Why Meghan's Claim She Had No Help With Royal Transition Is Raising Eyebrows

Four days after the Oprah interview where Prince Harry and Meghan Markle dished the dirt on the royal family – and the aftershocks just keep coming. The palace themselves issued a dignified statement addressing the accusations, including allegations of racism, but the strongest words used were a restrained "some recollections may vary."

According to palace insiders, however, some of those differing recollections that were publicly aired on Sunday night appear to them to be more akin to fabrications. As one such source revealed, there was no truth whatsoever to Meghan's claim that she was forced to figure out the whole duchessing thing on her own. "It is very disingenuous to make such a sweeping generalisation," they told the Daily Mail, and went on to provide the supposed real deal about what went down in the palace in the days before her wedding to Prince Harry.

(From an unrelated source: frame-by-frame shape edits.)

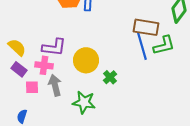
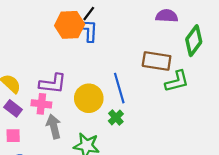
blue line: (142, 46) -> (119, 88), moved
pink square: (32, 87) -> (13, 136), moved

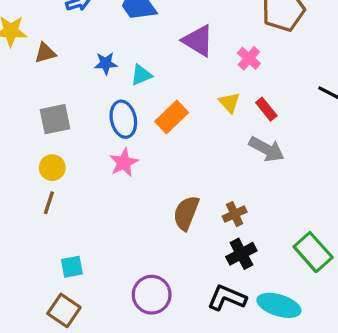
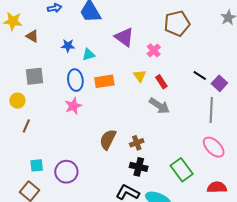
brown triangle: (45, 53) -> (32, 36), turned 40
orange rectangle: (172, 117) -> (104, 81), turned 30
yellow circle: (52, 168) -> (17, 101), moved
black cross: (241, 254) -> (139, 167), turned 36
purple circle: (152, 295) -> (66, 172), moved

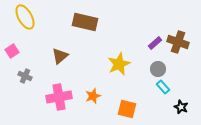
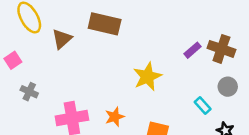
brown triangle: (60, 56) -> (62, 39), moved
gray circle: (158, 69) -> (228, 87), moved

As various palace sources have confirmed with the Daily Mail, Meghan Markle was provided with her own team of senior staff members to mentor her as soon as the palace was informed of Harry's engagement. Meghan was allowed to select her own staffers, but the Queen personally persuaded her own "most trusted ... safest set of hands" — the about-to-retire deputy private secretary Samantha Cohen — to stay on a little longer to help Meghan get ready for life among the royals. Cohen sat down with Meghan to tutor her extensively on palace etiquette and diplomatic protocols.

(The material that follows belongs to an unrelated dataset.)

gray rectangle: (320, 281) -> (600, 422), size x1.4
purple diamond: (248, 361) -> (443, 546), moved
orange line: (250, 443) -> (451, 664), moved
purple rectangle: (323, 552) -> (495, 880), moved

How the royals tried to help Meghan Markle prepare for her marriage

That recollection does, indeed, differ from Meghan's claim that "there's no class on how to ... be royal. There was none of that training that might exist for other members of the family. That was not something that was offered to me." Au contraire, say the Daily Mail's sources, countering that "Buckingham Palace ... were determined to help them in any way they could. They wanted to make Harry and Meghan a success. Unfortunately they didn't want to listen ... Meghan just really didn't want to know."

In addition, in response to Meghan's claim that the royal family wouldn't get her the mental health help she needed, royal commentators like historian Jonathan Dimbleby expressed doubts that the family would have refused, per Insider. "I would be very surprised ... that a senior figure in the household said 'it would not look good' if Meghan were to seek help for her obvious distress," he said. "I find that to be beyond belief, to be quite honest."

Will we ever learn the real truth? Probably not, since the ways of royals and Hollywood A-listers alike are equally inscrutable. As to whether Megxit/Oprahgate will be the scandal that takes down the monarchy — don't hold your breath. As the Chicago Sun-Times points out, they've survived worse scandals involving just about everybody, so chances are Hurricane Meghan won't knock them out, either.